Publication | Open Access
Systemic nanoparticle delivery of CRISPR-Cas9 ribonucleoproteins for effective tissue specific genome editing
560
Citations
34
References
2020
Year
CRISPR‑Cas9 relies on Cas9/sgRNA ribonucleoprotein complexes, yet many therapeutic targets remain inaccessible because no carriers can deliver these complexes systemically. The authors present a generalizable strategy that engineers modified lipid nanoparticles to efficiently deliver RNPs into cells and edit tissues such as muscle, brain, liver, and lungs, thereby enabling broad nanoparticle development for diverse disease targets. They designed lipid nanoparticles that encapsulate Cas9/sgRNA ribonucleoproteins, allowing systemic delivery and tissue‑specific genome editing. Intravenous injection of these nanoparticles achieved tissue‑specific, multiplexed editing of six genes in mouse lungs, enabled organ‑specific cancer models in liver and lung, restored dystrophin expression in DMD mice, and reduced serum PCSK9 levels in C57BL/6 mice.

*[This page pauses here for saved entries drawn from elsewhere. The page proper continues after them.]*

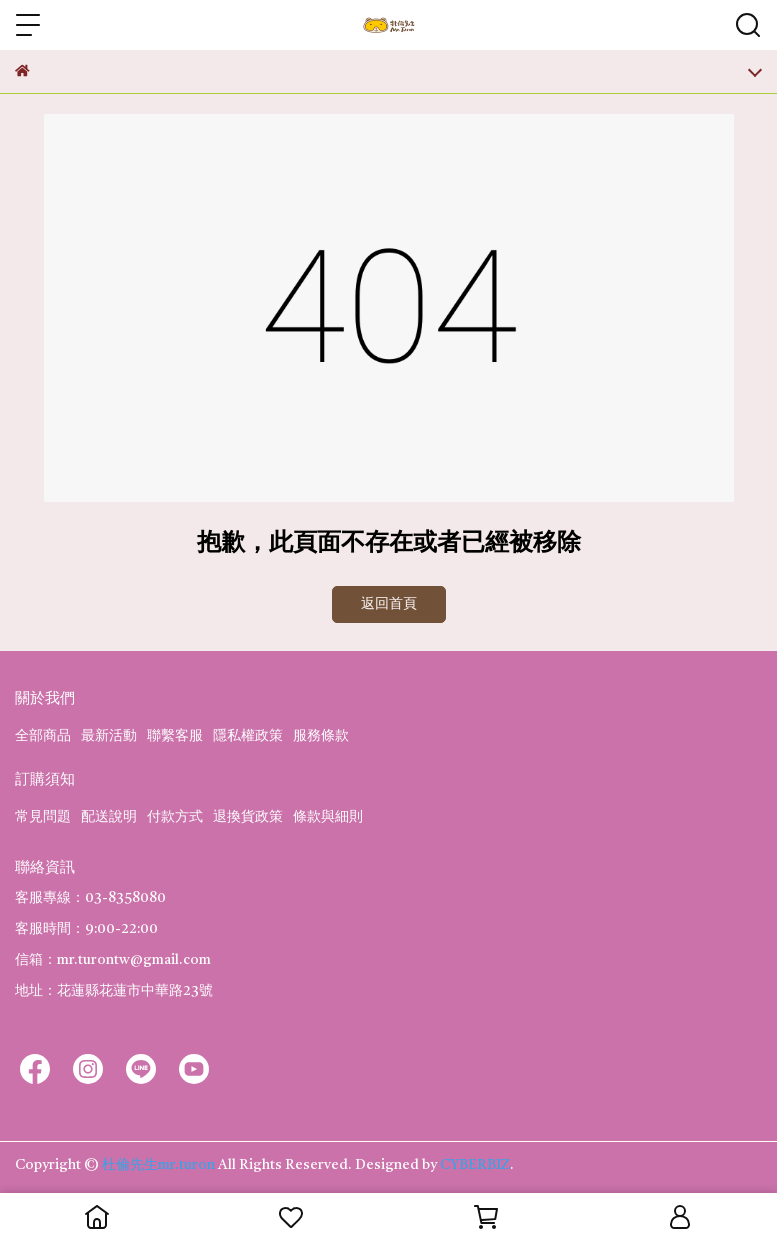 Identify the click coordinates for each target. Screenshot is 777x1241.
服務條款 (321, 736)
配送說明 (109, 817)
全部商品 (43, 736)
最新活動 (109, 736)
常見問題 (43, 817)
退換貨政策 (248, 817)
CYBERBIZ (475, 1165)
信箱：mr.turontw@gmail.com (113, 960)
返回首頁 (389, 604)
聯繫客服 (175, 736)
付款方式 (175, 817)
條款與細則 (328, 817)
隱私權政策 (248, 736) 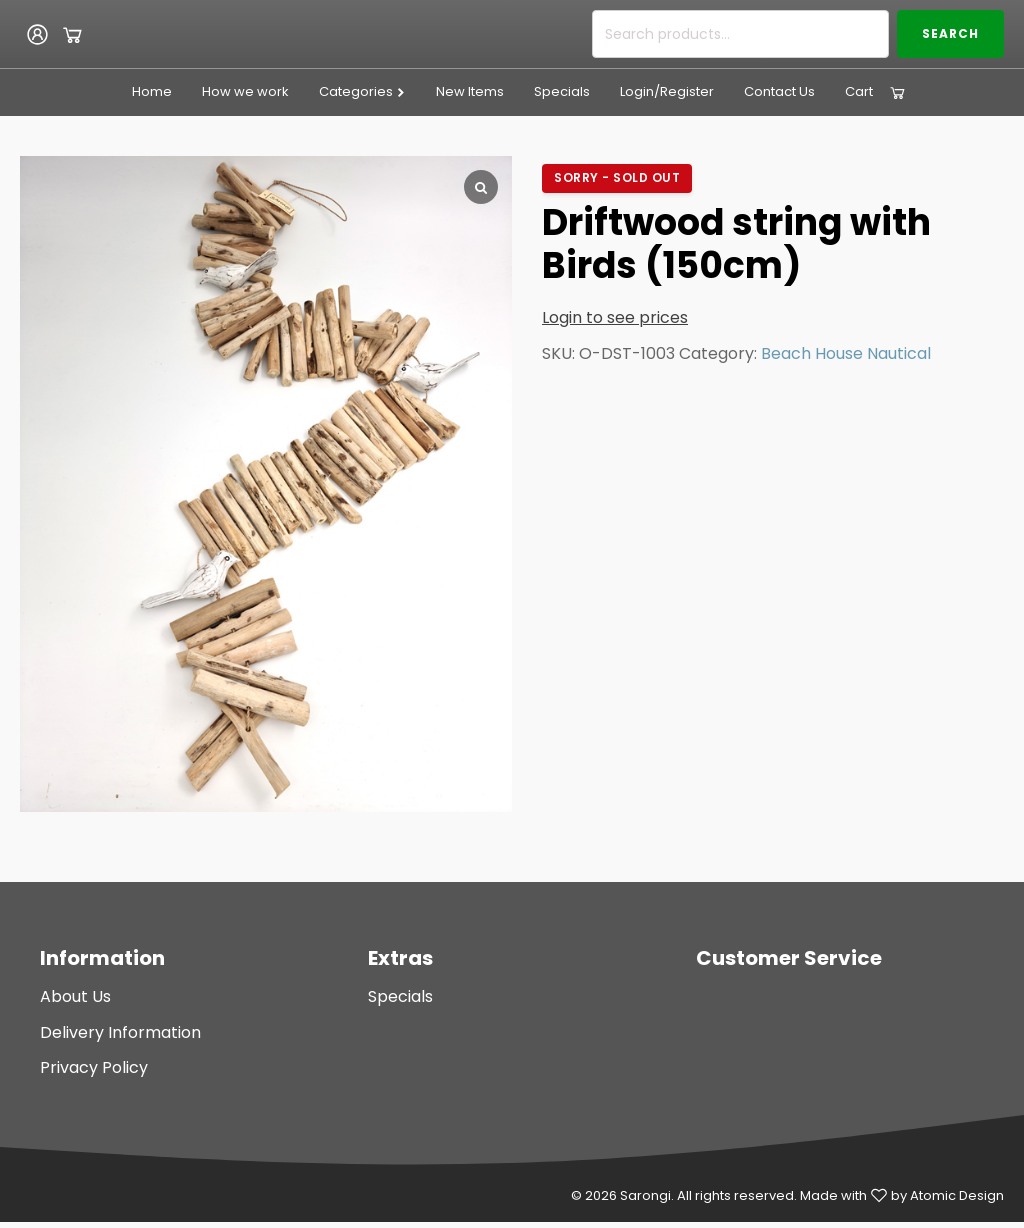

Abstract CRISPR-Cas9 has emerged as a powerful technology that relies on Cas9/sgRNA ribonucleoprotein complexes (RNPs) to target and edit DNA. However, many therapeutic targets cannot currently be accessed due to the lack of carriers that can deliver RNPs systemically. Here, we report a generalizable methodology that allows engineering of modified lipid nanoparticles to efficiently deliver RNPs into cells and edit tissues including muscle, brain, liver, and lungs. Intravenous injection facilitated tissue-specific, multiplexed editing of six genes in mouse lungs. High carrier potency was leveraged to create organ-specific cancer models in livers and lungs of mice though facile knockout of multiple genes. The developed carriers were also able to deliver RNPs to restore dystrophin expression in DMD mice and significantly decrease serum PCSK9 level in C57BL/6 mice. Application of this generalizable strategy will facilitate broad nanoparticle development for a variety of disease targets amenable to protein delivery and precise gene correction approaches.